「恐竜博2016」に行きました

2016年3月8日(火)~6月12日(日)、東京・国立科学博物館で開催中の「恐竜博2016」に行きました。
スピノサウルスが主役の恐竜博です。2014年に「水中での生活に適していた」と、新しい学説が発表されたスピノサウルス。体長15mの全身骨格化石は迫力がありました。

「恐竜博2016」コマーシャルペーパー

「恐竜博2016」コマーシャルペーパー

「恐竜博2016」では、7つのテーマに沿って展示・解説されています。

起源

三畳紀後期、爬虫類から発達した恐竜の特徴を解説しています。
他の爬虫類は身体を左右にうねりながら歩くのに対して、恐竜は脚を身体から下に伸ばしつま先立ちするようになりました。このことが、恐竜に俊敏さを与えました。俊敏に動けることで、他の動物に対して優位にたつことができました。

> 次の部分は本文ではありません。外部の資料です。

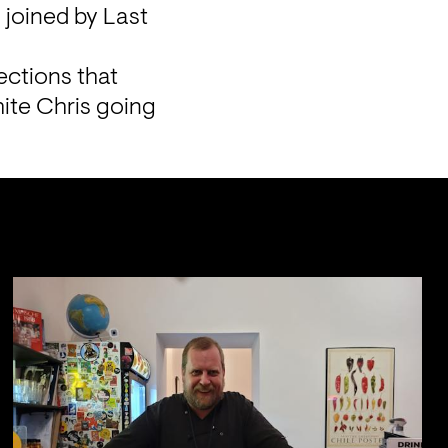
 joined by Last 
ctions that 
ite Chris going 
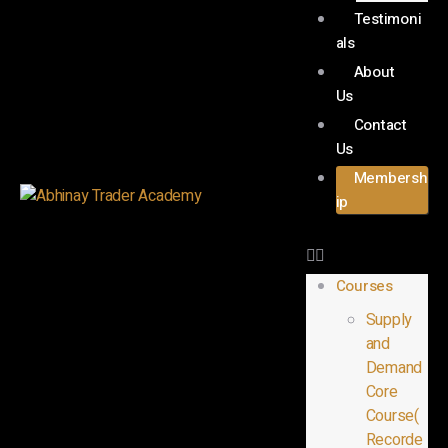
Testimoni
als
About
Us
Contact
Us
Membersh
ip
Courses
Supply
and
Demand
Core
Course(
Recorde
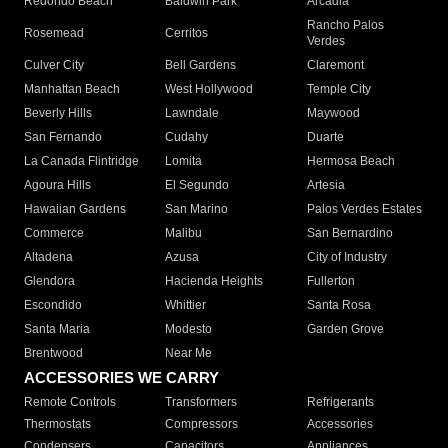
Redondo Beach
Baldwin Park
Arcadia
Rancho Palos
Rosemead
Cerritos
Verdes
Culver City
Bell Gardens
Claremont
Manhattan Beach
West Hollywood
Temple City
Beverly Hills
Lawndale
Maywood
San Fernando
Cudahy
Duarte
La Canada Flintridge
Lomita
Hermosa Beach
Agoura Hills
El Segundo
Artesia
Hawaiian Gardens
San Marino
Palos Verdes Estates
Commerce
Malibu
San Bernardino
Altadena
Azusa
City of Industry
Glendora
Hacienda Heights
Fullerton
Escondido
Whittier
Santa Rosa
Santa Maria
Modesto
Garden Grove
Brentwood
Near Me
ACCESSORIES WE CARRY
Remote Controls
Transformers
Refrigerants
Thermostats
Compressors
Accessories
Condensers
Capacitors
Appliances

その後の反映の前兆となったのです。

植物食

最初期の恐竜は捕食性動物でした。肉食だったのです。
植物食恐竜の出現が恐竜の大型化を促進したようです。「動物に比べて栄養価の低い植物をエネルギー源にするためには、大量に食べる必要がある」からです。それを蓄えるための身体を大きくせざるを得なくなりました。

飛翔

恐竜が鳥類の祖先であることは、通説となっています。鳥類と羽毛恐竜を初めとする獣脚類との多くの類似性が報告されています。
2015年、羽毛恐竜とは別の方法で飛ぶことを覚えた小型恐竜が発見されました。

水中進出

今回の恐竜博の見どころです。「スピノサウルスが水中での生活に適している」とする新説を紹介しています。

スピノサウルスの全身骨格化石

スピノサウルスの全身骨格化石

吻部の先端には、ワニと同じように小さな穴が開いています。濁った水中で魚を感知するための神経系の管だと考えられています。

赤ちゃん

カスモサウルスとパラサウロロフスの赤ちゃん化石が展示されていました。

カスモサウルスの幼体化石

カスモサウルスの幼体化石

カスモサウルス(成体)の全身骨格化石

カスモサウルス(成体)の全身骨格化石

恒温

鳥類に進化する別系統(鳥盤目)からも、羽毛の痕跡をもつ恐竜の化石が見つかりました。
恐竜は進化初期の段階から、保温のための羽毛を持っていた可能性があります。

クリンダドロメウス(鳥盤目)の復元生体模型

クリンダドロメウス(鳥盤目)の復元生体模型

鳴き声

声帯は化石には残らないため、声をそのまま再現するのは困難です。パラサウロロフスは鼻に通じたとさか(管)を持っており、音を共鳴するために使っていたと推定されています。鼻からとさかへ至る空洞を解析して、パラサウロロス大人と子供の鳴き声を再現していました。

2011年の東日本大震災で被災したチンタオサウルスの全身骨格も、復旧を果たして展示されていました。ケガが治った(?)チンタオサウルスに会えて良かったです。